● **WHAT YOU SHOULD DO**: Below is a listing. Set down exactly the lines from the one containing "Contact (96, 2492)" through the one containing "Not in stock (619, 282)", both ends included, and leave out the rest.

● **DATA TO PROCESS**:
--- START ---

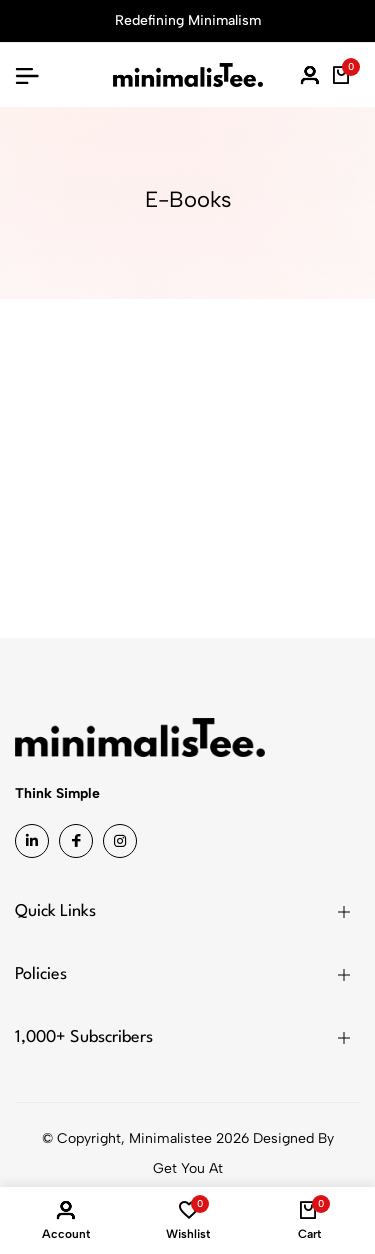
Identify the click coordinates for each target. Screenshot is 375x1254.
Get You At (188, 1168)
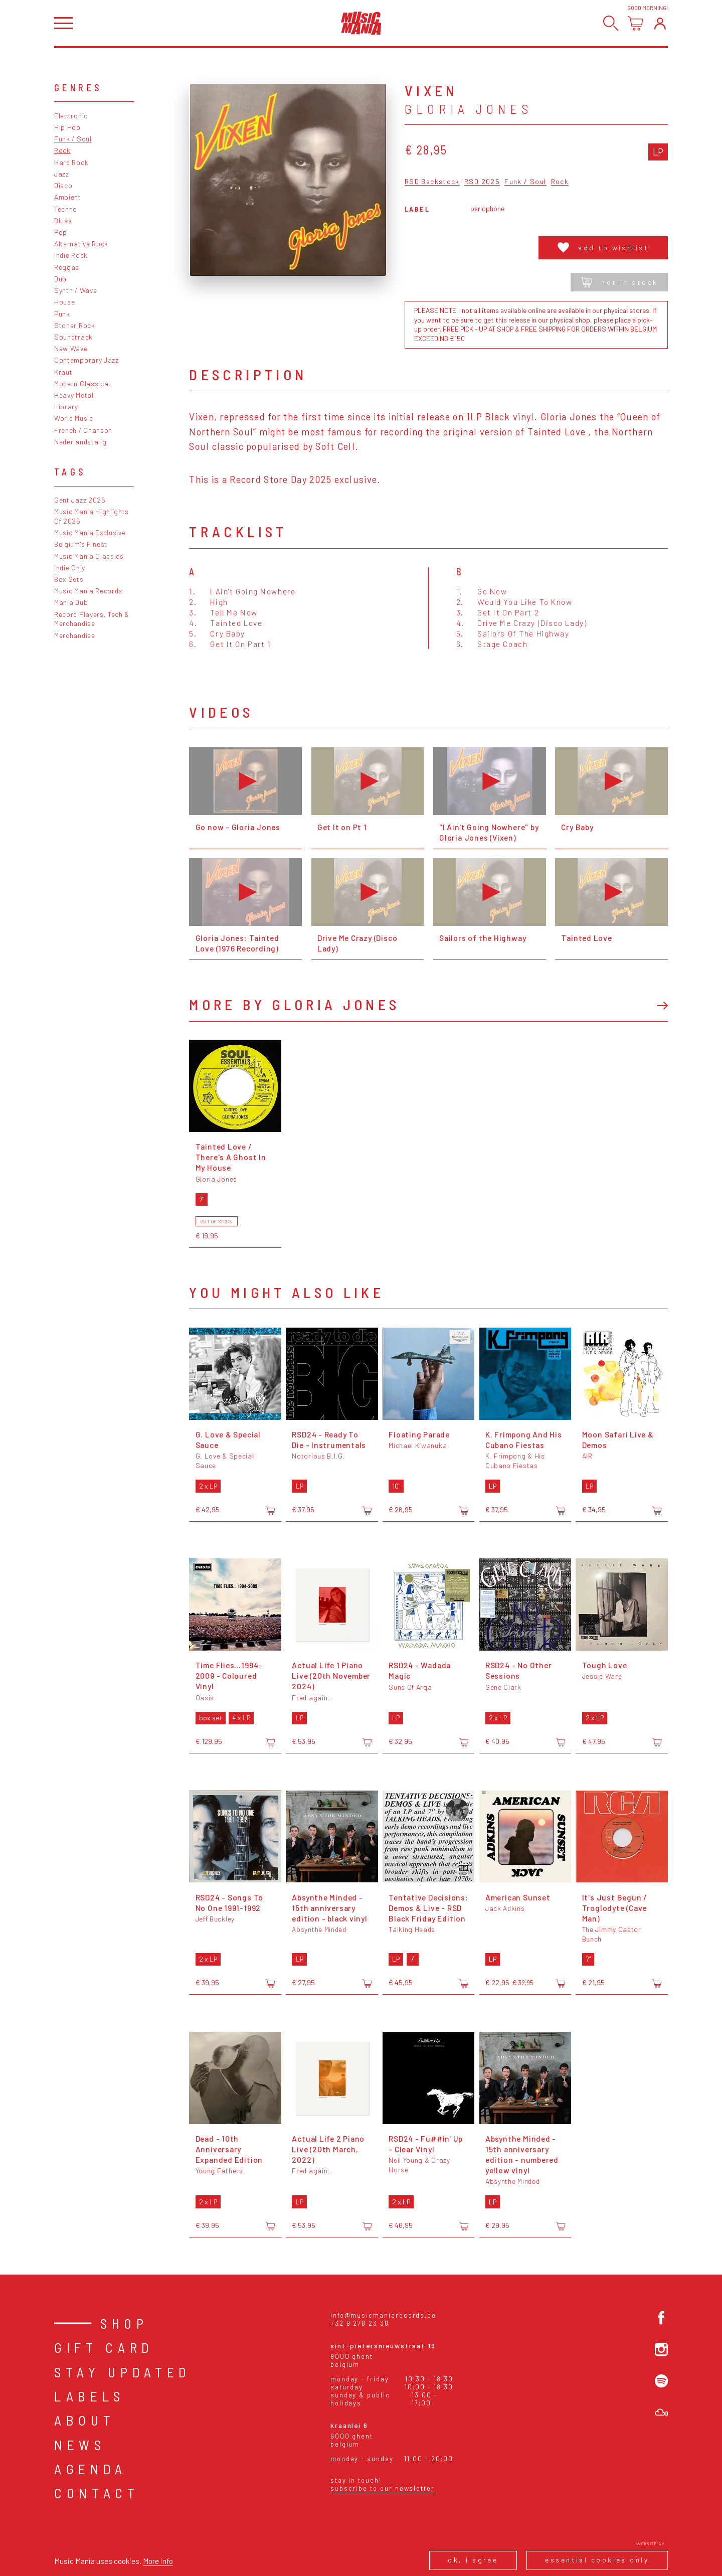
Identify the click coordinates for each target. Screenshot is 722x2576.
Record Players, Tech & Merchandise (91, 619)
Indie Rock (71, 255)
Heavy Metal (74, 395)
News (80, 2444)
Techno (65, 209)
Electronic (71, 115)
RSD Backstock (432, 182)
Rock (62, 150)
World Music (73, 418)
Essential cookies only (597, 2559)
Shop (124, 2323)
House (64, 301)
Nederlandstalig (80, 441)
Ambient (67, 197)
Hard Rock (71, 162)
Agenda (90, 2468)
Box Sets (69, 579)
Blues (63, 220)
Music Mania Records (88, 590)
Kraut (63, 372)
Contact (96, 2492)
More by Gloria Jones (294, 1004)
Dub (60, 278)
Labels (89, 2395)
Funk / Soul (73, 138)
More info (158, 2560)
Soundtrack (73, 337)
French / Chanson (83, 430)
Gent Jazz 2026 (80, 500)
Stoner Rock (74, 325)
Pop (60, 232)
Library (66, 406)
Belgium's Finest (80, 544)
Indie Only (69, 567)
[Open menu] (63, 23)
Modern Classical (82, 383)
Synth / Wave (75, 290)
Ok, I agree (473, 2559)
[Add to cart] (270, 1510)
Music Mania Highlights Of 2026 (91, 516)
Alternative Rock (81, 243)
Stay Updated (122, 2371)
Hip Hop (67, 127)
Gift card (104, 2347)
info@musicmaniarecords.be (383, 2315)
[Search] (611, 23)
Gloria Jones (469, 108)
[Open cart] (635, 23)
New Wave (71, 348)
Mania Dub (71, 602)
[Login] (660, 23)
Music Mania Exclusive (90, 532)
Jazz (61, 174)
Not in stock (619, 282)
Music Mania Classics (89, 556)
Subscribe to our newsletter (382, 2488)
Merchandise (74, 635)
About (84, 2420)
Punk (62, 313)
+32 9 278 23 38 (359, 2323)
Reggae (66, 267)
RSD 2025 (482, 182)
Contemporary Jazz (86, 360)
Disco (63, 185)
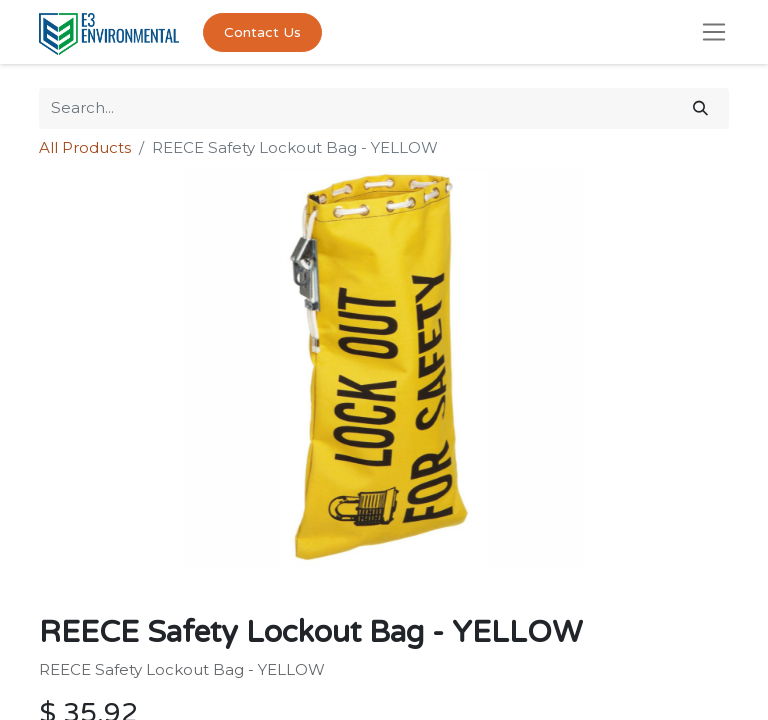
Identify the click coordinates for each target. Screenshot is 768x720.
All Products (85, 147)
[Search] (700, 108)
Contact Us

--- END ---

● **EXERCISE RESULT**:
Contact (96, 2492)
More by Gloria Jones (294, 1004)
Dub (60, 278)
Labels (89, 2395)
Funk / Soul (73, 138)
More info (158, 2560)
Soundtrack (73, 337)
French / Chanson (83, 430)
Gent Jazz 2026 (80, 500)
Stoner Rock (74, 325)
Pop (60, 232)
Library (66, 406)
Belgium's Finest (80, 544)
Indie Only (69, 567)
[Open menu] (63, 23)
Modern Classical (82, 383)
Synth / Wave (75, 290)
Ok, I agree (473, 2559)
[Add to cart] (270, 1510)
Music Mania Highlights Of 2026 (91, 516)
Alternative Rock (81, 243)
Stay Updated (122, 2371)
Hip Hop (67, 127)
Gift card (104, 2347)
info@musicmaniarecords.be (383, 2315)
[Search] (611, 23)
Gloria Jones (469, 108)
[Open cart] (635, 23)
New Wave (71, 348)
Mania Dub (71, 602)
[Login] (660, 23)
Music Mania Exclusive (90, 532)
Jazz (61, 174)
Not in stock (619, 282)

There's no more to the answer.